I have had fun with ChatGPT, but in terms of integrating it into my workflow: no. It just gives me too much garbage on a regular basis for me not to have to check and recheck anything it produces, so it's more efficient to do it myself.

And as entertainment, it's more expensive than e.g. a game, over time.

[–] [email protected] 3 points 3 weeks ago

I've never had AI code run straight off the bat - generally because if I've resorted to asking an AI, I've already spent an hour googling - but it often gives me a starting point to narrow my search.

There's been a couple of times it's been useful outside of coding/config - for example, finding the name of some legal concepts can be fairly hard with traditional search, if you don't know the surrounding terminology.

For the most part, it's worthless garbage.

[–] [email protected] 3 points 3 weeks ago

I made an AI song for my mom's birthday on Suno and she loved it so much she cried. So that was nice.

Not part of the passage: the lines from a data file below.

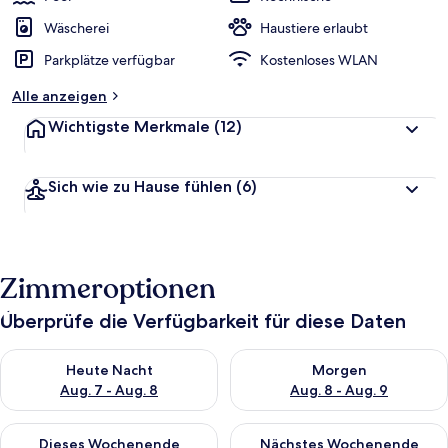
Wäscherei
Haustiere erlaubt
Parkplätze verfügbar
Kostenloses WLAN
Alle anzeigen
Wichtigste Merkmale
(12)
Sich wie zu Hause fühlen
(6)
Zimmeroptionen
Überprüfe die Verfügbarkeit für diese Daten
Überprüfe die Verfügbarkeit für heute Nacht, Aug. 7 - Aug. 8.
Überprüfe die Verfügbarkeit f
Heute Nacht
Morgen
Aug. 7 - Aug. 8
Aug. 8 - Aug. 9
Überprüfe die Verfügbarkeit für dieses Wochenende, Aug. 7 - 
Überprüfe die Verfügbarkeit f
Dieses Wochenende
Nächstes Wochenende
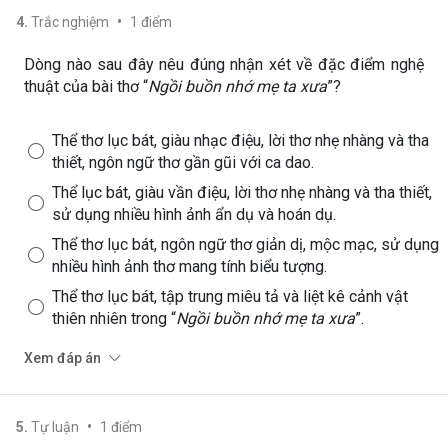
•
4
.
Trắc nghiệm
1
điểm
Dòng nào sau đây nêu đúng nhận xét về đặc điểm nghệ
thuật của bài thơ “
Ngồi buồn nhớ mẹ ta xưa
”?
Thể thơ lục bát, giàu nhạc điệu, lời thơ nhẹ nhàng và tha
thiết, ngôn ngữ thơ gần gũi với ca dao.
Thể lục bát, giàu vần điệu, lời thơ nhẹ nhàng và tha thiết,
sử dụng nhiều hình ảnh ẩn dụ và hoán dụ.
Thể thơ lục bát, ngôn ngữ thơ giản dị, mộc mạc, sử dụng
nhiều hình ảnh thơ mang tính biểu tượng.
Thể thơ lục bát, tập trung miêu tả và liệt kê cảnh vật
thiên nhiên trong “
Ngồi buồn nhớ mẹ ta xưa
”.
Xem đáp án
•
5
.
Tự luận
1
điểm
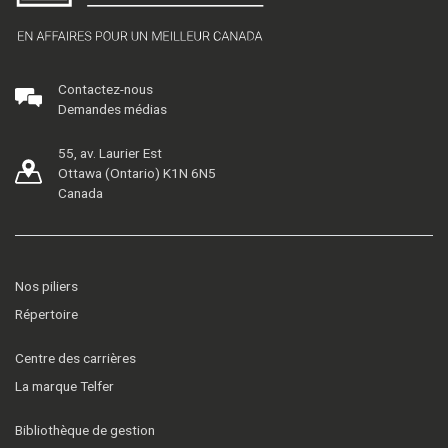
Contactez-nous
Demandes médias
55, av. Laurier Est
Ottawa (Ontario) K1N 6N5
Canada
Nos piliers
Répertoire
Centre des carrières
La marque Telfer
Bibliothèque de gestion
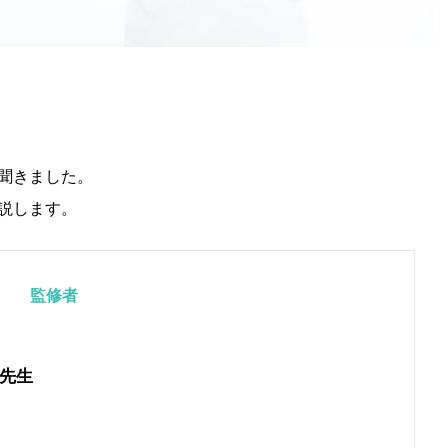
聞きました。
説します。
監修者
先生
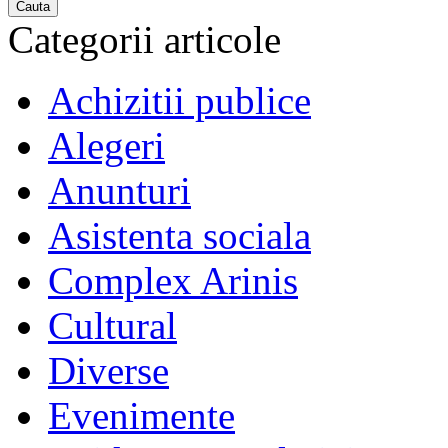
Cauta
Categorii articole
Achizitii publice
Alegeri
Anunturi
Asistenta sociala
Complex Arinis
Cultural
Diverse
Evenimente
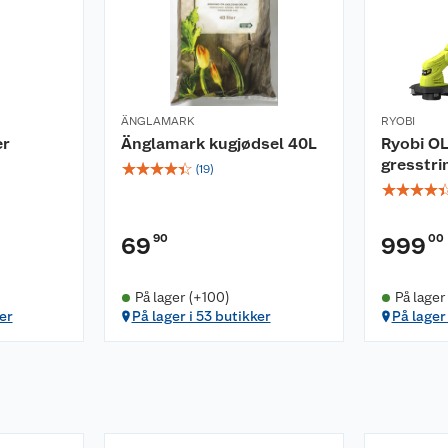
ÄNGLAMARK
RYOBI
er
Änglamark kugjødsel 40L
Ryobi O
gresstri
☆
☆
☆
☆
☆
(
19
)
☆
☆
☆
☆
90
00
69
999
På lager (+100)
På lager
er
På lager i 53 butikker
På lager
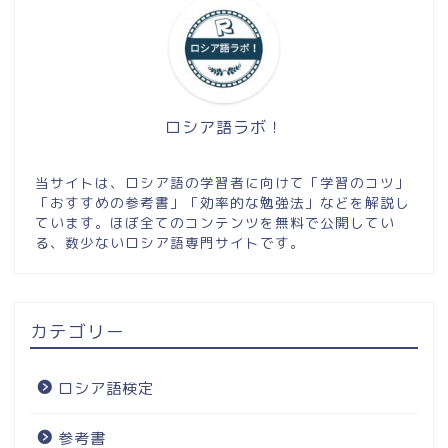
ロシア語ラボ！
当サイトは、ロシア語の学習者に向けて「学習のコツ」
「おすすめの参考書」「効率的な勉強法」などを解説し
ています。ほぼ全てのコンテンツを無料で公開してい
る、数少ないロシア語専門サイトです。
カテゴリー
ロシア語検定
参考書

I don't like how people are using it to just replace artists. It would be find if it's just to automate some things, like, "AI can tell you when ___ needs to be replaced," but it feels more like it's being used as a stick to workers. Like, "Keep acting up and I'll replace you with dun dun dun AI!"

[–] [email protected] 3 points 3 weeks ago

ChatGPT can be useful or fun every now and then but besides that no.

[–] [email protected] 3 points 3 weeks ago

There are a few uses where it genuinely speeds up editing/insertion into contracts and warns of you of red flags/riders that might open you up to unintended liability. BUT the software is $$$$ and you generally need a law degree before you even need a tool like that. For those that are constantly up to their chins in legal shit, it can be helpful. I'm not, thankfully.

[–] [email protected] 3 points 3 weeks ago

It looks impressive on the surface but if you approach it with any genuine scrutiny it falls apart and you can see that it doesn't know how to draw for shit.

I find it helpful to chat about a topic sometimes as long as it's not based on pure facts, You can talk about your feelings with it.

[–] [email protected] 3 points 3 weeks ago (2 children)

I’ve used it to fill in the gaps for DND storyline. I’ll give it a prompt and a couple of story arcs then I’ll tell it to write in a certain style, say a cowardly king or dogmatic paladin. From there it will spit out a story. If I don’t like certain affects, I’ll tell it to rewrite a section with some other detail in mind. It does a fantastic job and saves me some of the guesswork.

load more comments (2 replies)
[–] [email protected] 3 points 3 weeks ago

I ask it a lot of technical questions that are broad and non-specific. It helps to quickly get a gauge on what is the correct way to implement something.